The following figures show the main components offered by the e-puck2 robot and where they are physically placed:

Specifications

The e-puck2 robot maintains full compatibility with its predecessor e-puck (e-puck HWRev 1.3 is considered in the following table):

Feature e-puck1.3 e-puck2 Compatibility Additional
Size, weight 70 mm diameter, 55 mm height, 150 g Same form factor: 70 mm diameter, 45 mm, 130 g No e-jumper required
Battery, autonomy LiIPo rechargeable battery (external charger), 1800 mAh.
About 3 hours autonomy. Recharging time about 2-3h.
Same battery; USB charging, recharging time about 2.5h.

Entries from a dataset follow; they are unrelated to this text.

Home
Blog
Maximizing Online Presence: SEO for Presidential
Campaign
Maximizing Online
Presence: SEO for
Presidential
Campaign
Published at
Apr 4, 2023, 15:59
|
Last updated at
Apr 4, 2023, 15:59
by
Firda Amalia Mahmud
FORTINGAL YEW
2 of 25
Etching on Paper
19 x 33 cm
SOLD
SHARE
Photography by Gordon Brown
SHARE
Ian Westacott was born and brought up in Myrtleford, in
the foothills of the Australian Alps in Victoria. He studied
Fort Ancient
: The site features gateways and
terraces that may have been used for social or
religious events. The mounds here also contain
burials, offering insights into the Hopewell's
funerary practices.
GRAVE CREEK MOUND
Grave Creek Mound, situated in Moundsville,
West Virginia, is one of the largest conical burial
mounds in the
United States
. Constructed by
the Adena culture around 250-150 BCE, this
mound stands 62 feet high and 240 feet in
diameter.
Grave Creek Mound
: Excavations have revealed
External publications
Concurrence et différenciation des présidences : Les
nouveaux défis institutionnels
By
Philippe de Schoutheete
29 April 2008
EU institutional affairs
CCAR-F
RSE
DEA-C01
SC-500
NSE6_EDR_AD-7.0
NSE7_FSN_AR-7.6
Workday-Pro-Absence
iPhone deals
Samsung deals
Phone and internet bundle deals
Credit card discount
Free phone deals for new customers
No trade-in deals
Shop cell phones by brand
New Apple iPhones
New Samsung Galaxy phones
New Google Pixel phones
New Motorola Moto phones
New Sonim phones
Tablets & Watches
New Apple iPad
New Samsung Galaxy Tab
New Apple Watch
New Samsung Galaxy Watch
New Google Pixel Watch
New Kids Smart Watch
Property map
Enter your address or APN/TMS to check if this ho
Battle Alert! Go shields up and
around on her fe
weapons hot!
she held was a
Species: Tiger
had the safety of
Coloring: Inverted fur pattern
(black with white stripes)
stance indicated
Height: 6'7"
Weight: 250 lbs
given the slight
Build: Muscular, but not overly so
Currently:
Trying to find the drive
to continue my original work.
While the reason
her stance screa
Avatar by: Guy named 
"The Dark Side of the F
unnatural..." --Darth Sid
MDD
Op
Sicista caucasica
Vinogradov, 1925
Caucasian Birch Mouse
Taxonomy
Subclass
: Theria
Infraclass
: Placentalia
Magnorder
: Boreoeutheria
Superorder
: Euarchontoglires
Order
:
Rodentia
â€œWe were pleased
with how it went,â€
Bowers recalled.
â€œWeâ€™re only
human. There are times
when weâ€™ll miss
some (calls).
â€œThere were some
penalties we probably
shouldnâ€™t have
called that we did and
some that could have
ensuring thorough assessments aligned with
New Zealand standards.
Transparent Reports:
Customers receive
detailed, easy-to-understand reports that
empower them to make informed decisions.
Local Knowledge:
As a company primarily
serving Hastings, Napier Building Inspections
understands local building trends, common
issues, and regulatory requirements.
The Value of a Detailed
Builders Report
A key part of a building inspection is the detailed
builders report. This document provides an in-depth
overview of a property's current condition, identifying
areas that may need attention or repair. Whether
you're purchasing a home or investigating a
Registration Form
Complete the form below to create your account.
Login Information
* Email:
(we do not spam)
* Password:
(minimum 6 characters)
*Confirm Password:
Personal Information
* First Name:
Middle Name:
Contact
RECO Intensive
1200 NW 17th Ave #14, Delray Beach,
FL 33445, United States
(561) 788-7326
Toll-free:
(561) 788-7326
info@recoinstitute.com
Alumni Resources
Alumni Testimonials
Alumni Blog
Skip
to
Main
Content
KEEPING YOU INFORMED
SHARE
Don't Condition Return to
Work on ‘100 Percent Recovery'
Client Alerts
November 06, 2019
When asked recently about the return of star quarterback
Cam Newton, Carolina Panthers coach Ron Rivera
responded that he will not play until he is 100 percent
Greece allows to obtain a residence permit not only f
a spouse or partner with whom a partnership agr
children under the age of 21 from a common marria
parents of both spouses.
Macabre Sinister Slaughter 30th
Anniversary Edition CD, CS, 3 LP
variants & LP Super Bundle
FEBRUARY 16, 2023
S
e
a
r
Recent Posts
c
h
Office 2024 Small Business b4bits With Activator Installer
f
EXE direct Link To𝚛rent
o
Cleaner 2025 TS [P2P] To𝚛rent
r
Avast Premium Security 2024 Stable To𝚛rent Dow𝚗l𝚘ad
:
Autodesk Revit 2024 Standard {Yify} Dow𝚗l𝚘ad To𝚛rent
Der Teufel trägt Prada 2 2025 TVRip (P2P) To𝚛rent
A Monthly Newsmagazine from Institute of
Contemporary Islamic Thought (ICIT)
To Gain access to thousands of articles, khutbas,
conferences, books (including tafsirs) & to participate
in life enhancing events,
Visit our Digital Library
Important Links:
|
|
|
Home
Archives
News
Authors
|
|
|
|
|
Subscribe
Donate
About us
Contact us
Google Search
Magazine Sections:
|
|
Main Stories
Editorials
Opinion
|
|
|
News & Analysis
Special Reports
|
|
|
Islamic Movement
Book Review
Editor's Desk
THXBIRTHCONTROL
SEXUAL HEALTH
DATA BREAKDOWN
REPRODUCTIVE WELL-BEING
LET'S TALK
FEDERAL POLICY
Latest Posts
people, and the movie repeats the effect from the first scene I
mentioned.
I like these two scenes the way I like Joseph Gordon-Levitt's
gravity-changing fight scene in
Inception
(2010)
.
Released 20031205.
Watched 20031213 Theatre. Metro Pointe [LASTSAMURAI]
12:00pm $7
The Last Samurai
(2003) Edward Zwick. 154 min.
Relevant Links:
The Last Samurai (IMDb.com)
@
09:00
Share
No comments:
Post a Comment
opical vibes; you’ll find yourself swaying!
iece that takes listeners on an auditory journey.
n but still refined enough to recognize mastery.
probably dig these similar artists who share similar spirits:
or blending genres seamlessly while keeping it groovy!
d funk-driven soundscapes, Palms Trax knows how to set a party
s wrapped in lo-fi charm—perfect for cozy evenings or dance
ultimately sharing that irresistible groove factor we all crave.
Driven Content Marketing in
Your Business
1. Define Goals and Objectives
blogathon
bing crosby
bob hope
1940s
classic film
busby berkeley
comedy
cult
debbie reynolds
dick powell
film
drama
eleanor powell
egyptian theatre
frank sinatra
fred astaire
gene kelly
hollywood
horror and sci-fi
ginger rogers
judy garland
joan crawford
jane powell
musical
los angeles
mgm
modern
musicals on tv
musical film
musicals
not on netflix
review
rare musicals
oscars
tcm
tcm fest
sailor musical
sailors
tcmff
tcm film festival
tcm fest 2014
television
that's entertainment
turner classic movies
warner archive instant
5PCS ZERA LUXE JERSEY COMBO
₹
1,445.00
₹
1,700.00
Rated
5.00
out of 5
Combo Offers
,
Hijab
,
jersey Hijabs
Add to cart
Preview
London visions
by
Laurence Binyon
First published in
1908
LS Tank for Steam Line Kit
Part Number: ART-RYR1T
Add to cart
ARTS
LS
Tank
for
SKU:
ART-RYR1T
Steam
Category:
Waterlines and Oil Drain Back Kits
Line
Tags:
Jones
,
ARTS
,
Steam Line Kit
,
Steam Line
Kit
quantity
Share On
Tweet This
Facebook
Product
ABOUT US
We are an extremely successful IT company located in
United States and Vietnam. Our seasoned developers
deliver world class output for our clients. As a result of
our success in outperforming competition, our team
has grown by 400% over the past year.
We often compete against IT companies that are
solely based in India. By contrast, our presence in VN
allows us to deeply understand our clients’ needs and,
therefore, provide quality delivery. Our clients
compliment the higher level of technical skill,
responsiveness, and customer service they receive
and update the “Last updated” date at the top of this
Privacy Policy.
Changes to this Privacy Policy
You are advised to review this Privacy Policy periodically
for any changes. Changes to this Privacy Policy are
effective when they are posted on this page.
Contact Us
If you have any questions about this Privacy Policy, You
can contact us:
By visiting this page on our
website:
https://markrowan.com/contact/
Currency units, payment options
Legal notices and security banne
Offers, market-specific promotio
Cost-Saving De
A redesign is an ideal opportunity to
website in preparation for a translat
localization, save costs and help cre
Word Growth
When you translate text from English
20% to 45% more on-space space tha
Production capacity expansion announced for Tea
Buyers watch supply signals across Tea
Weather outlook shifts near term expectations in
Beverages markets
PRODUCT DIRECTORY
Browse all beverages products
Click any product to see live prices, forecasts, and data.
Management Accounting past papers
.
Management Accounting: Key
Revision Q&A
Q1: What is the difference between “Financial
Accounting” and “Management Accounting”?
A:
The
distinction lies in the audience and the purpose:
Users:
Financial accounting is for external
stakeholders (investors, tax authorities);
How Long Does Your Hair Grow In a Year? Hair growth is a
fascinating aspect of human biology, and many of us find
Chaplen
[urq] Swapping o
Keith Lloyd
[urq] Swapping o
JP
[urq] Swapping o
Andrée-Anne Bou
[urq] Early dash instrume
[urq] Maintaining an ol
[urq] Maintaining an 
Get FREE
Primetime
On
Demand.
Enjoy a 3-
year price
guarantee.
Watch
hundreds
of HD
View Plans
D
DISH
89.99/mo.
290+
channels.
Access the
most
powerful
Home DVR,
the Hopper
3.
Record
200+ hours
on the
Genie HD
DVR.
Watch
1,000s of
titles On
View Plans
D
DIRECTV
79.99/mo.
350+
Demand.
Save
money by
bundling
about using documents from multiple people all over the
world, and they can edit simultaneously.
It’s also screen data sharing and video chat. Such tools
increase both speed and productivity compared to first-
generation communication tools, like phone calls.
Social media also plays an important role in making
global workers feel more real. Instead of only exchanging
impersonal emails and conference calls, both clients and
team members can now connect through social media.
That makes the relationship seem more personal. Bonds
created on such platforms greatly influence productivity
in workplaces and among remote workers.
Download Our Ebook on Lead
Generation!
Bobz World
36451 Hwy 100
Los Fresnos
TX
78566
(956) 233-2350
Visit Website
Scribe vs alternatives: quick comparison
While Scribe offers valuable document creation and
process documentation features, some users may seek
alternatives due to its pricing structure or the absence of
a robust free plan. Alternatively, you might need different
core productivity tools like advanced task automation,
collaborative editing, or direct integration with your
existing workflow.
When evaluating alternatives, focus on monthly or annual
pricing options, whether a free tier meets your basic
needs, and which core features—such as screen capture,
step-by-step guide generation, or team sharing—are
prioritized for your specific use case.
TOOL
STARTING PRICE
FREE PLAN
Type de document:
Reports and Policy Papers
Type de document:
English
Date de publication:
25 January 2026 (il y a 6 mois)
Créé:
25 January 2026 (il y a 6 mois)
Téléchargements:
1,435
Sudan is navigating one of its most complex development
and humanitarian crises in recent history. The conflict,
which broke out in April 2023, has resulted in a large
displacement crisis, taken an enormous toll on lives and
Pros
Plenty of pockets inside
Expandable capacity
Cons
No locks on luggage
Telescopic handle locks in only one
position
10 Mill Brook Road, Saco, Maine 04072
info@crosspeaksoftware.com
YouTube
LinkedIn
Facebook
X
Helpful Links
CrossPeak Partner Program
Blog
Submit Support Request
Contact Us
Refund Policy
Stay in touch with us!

USB charging
Processor 16-bit dsPIC30F6014A @ 60MHz (15 MIPS), DSP core for signal processing 32-bit STM32F407 @ 168 MHz (210 DMIPS), DSP and FPU, DMA ~10 times faster
Memory RAM: 8 KB; Flash: 144 KB RAM: 192 KB; Flash: 1024 KB RAM: 24x more capable
Flash:~7x more capable
Motors 2 stepper motors with a 50:1 reduction gear; 20 steps per revolution; about 0.13 mm resolution Same motors
Wheels Wheels diamater = 41 mm
Distance between wheels = 53 mm
Same wheels
Speed Max: 1000 steps/s (about 12.9 cm/s) Max: 1200 steps/s (about 15.4 cm/s) 20% faster
Mechanical structure Transparent plastic body supporting PCBs, battery and motors Same mechanics
Distance sensor 8 infra-red sensors measuring ambient light and proximity of objects up to 6 cm Same infra-red sensors
Front real distance sensor, Time of fight (ToF), up to 2 meter.
ToF sensor
IMU 3D accelerometer and 3D gyro 3D accelerometer, 3D gyro, 3D magnetometer 3D magnetometer
Camera VGA color camera; typical use: 52x39 or 480x1 Same camera; typical use: 160x120 Bigger images handling
Audio 3 omni-directional microphones for sound localization
speaker capable of playing WAV or tone sounds
4 omni-directional microhpones (digital) for sound localization
speaker capable of playing WAV or tone sounds
+1 front microphone
LEDs 8 red LEDs around the robot, green body light, 1 strong red LED in front 4 red LEDs and 4 RGB LEDs around the robot, green light, 1 strong red LED in front 4x RGB LEDs
Communication RS232 and Bluetooth 2.0 for connection and programming USB Full-speed, Bluetooth 2.0, BLE, WiFi WiFi, BLE
Storage Not available Micro SD slot Micro SD
Remote Control Infra-red receiver for standard remote control commands Same receiver
Switch / selector 16 position rotating switch Same selector
Extensions Ground sensors, range and bearing, RGB panel, Gumstix extension, omnivision, your own All extension supported
Programming Free C compiler and IDE, Webots simulator, external debugger Free C compiler and IDE, Webots simulator, onboard debugger (GDB) Onboard debugger

This is the overall communication schema:

Documentation

Migrating from e-puck1.x to e-puck2

The e-puck2 robot maintains full compatibility with its predecessor e-puck, but there are some improvements that you should be aware of.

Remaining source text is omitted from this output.